ACTIVITY
Pull every line that includes the word "Estland" out of the data below and copy it.

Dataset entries
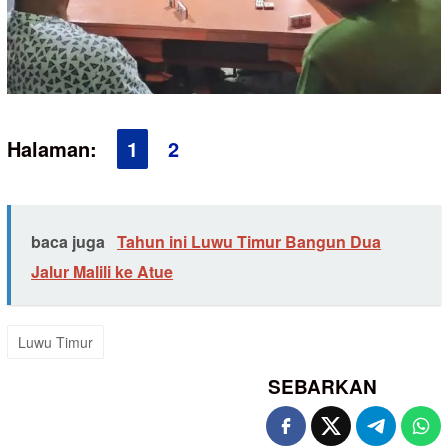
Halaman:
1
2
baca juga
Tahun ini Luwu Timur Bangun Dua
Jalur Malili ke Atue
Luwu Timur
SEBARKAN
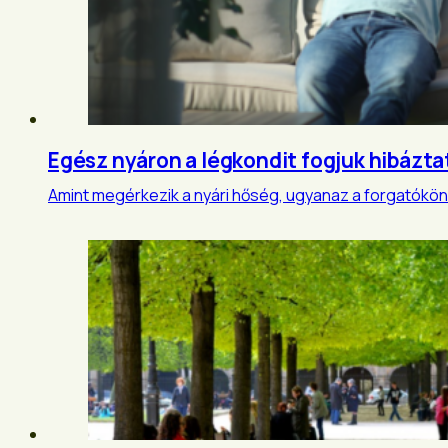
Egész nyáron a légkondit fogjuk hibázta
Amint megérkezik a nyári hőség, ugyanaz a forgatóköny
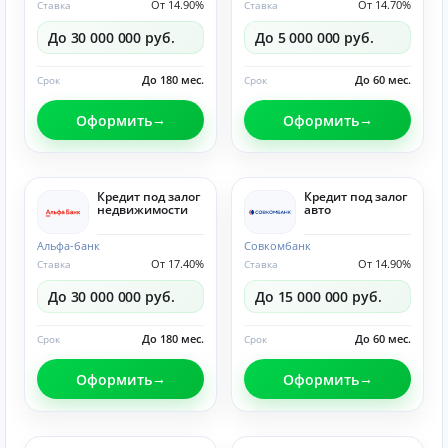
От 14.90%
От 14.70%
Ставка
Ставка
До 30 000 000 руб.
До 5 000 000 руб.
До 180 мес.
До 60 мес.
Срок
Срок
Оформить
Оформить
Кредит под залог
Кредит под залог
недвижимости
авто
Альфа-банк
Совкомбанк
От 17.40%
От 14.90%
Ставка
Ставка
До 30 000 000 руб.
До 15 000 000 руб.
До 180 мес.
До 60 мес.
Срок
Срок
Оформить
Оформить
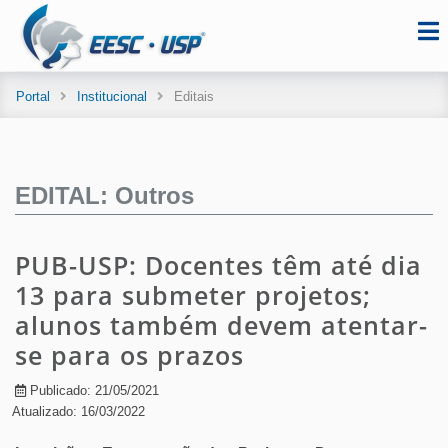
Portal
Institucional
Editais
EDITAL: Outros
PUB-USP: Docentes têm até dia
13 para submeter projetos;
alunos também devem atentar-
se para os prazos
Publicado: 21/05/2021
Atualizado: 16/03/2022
* * *
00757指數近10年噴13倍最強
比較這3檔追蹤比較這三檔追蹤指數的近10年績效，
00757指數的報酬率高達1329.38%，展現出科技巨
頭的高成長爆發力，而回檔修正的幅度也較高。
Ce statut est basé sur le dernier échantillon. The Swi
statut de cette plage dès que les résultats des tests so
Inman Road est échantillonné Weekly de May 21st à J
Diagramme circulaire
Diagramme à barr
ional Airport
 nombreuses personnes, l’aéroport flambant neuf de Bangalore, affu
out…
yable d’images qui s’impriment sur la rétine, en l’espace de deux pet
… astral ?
--
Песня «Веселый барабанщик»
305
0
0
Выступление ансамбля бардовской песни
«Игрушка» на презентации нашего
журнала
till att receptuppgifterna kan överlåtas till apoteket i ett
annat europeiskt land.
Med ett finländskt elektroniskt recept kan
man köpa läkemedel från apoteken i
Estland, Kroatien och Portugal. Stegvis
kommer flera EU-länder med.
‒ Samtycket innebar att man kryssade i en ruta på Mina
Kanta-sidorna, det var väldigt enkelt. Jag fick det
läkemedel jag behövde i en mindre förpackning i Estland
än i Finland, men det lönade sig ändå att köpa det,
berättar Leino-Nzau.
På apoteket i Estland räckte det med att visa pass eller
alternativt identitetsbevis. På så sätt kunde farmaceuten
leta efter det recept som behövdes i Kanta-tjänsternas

TASK OUTPUT
Estland, Kroatien och Portugal. Stegvis
läkemedel jag behövde i en mindre förpackning i Estland
På apoteket i Estland räckte det med att visa pass eller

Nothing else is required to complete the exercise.